US Reacts to Ebola Scare; Congress Man Seeks Banishment of All Ebola Hit to the US
Ebola scare seems to have shaken the US. It cast its shadow even at the high profile summit between President Barack Obama and 50 African heads of state that kicked off in Washington on Monday. The VOA reports that the summit was being hosted at a time many West African nations are facing the Ebola virus outbreak.
President Obama has stated that the United States is closely monitoring the situation. As a precautionary step, all African officials from at-risk countries have been screened for the disease before they entered the U.S. The leaders of Sierra Leone and Liberia canceled their trips to Washington because of the Ebola outbreak.
Ban on entry sought
In a letter to John Kerry, US secretary of state, the Congressman Alan Grayson called for banning the entry of citizens from the Ebola-hit countries to the US and also those foreigners who have visited such countries. He shot off a similar letter to the Secretary of the Department of Homeland Security Jeh Johnson also.
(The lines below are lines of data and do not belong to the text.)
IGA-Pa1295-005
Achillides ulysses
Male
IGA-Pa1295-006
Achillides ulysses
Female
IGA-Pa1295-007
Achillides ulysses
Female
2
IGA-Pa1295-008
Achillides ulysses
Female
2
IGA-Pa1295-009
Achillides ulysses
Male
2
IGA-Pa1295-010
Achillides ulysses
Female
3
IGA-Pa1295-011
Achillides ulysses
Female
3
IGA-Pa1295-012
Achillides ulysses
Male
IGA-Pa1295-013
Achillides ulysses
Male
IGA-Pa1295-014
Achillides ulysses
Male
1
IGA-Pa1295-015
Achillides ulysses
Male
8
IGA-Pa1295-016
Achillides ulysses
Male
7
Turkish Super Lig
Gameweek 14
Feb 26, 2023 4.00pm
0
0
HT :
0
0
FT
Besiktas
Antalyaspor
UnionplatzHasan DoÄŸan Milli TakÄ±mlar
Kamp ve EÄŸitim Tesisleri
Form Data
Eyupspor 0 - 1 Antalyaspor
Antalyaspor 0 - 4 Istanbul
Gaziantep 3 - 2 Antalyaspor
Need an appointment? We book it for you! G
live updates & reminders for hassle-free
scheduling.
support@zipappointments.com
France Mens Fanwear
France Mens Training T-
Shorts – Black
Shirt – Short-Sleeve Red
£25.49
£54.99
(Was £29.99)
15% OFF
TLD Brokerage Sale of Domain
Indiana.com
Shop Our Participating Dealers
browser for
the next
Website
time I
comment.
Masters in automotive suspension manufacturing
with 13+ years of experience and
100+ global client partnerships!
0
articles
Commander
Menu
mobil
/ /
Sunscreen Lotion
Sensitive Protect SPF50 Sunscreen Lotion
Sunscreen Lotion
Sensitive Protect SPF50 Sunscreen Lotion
Grayson specifically demanded travel ban on citizens from Guinea, Liberia and Sierra Leone. The Congress man also wants the ban to be in force as long as the outbreak lasted and expanded its reach to other countries where Ebola has taken hold.
Patrick Sawyer as Carrier
Liberian-born U.S. citizen Patrick Sawyer was the major reported case of Ebola in the US. He was quarantined in Lagos until he died. Sawyer was en route to the United States. His widow Decontee Sawyer now demands strict measures to avoid such agony and a complete stop to Ebola. Two American doctors also got infected with suspected Ebola they quarantined in Africa. One of them was Dr. Kent Brantly whose wife and children returned from Liberia.
Deadly Outbreak
The Ebola outbreak was reported in February this year from a remote corner of Guinea and later struck the entire West Africa. Then the outbreak moved to urban centers hiking fatality rates.
According to the Centre for Disease Control and Prevention, Ebola has an incubation period of three weeks and will kill 90 per cent of the infected people. Most victims contract the virus by coming into contact with secretions or corpses of infected people or contaminated needles.
The World Health Organization estimated that in July alone 1,200 suspected Ebola cases and 612 deaths in Sierra Leone, Liberia and Guinea. The current outbreak is the largest in history and the world stands baffled as Ebola virus defies medicines and vaccines.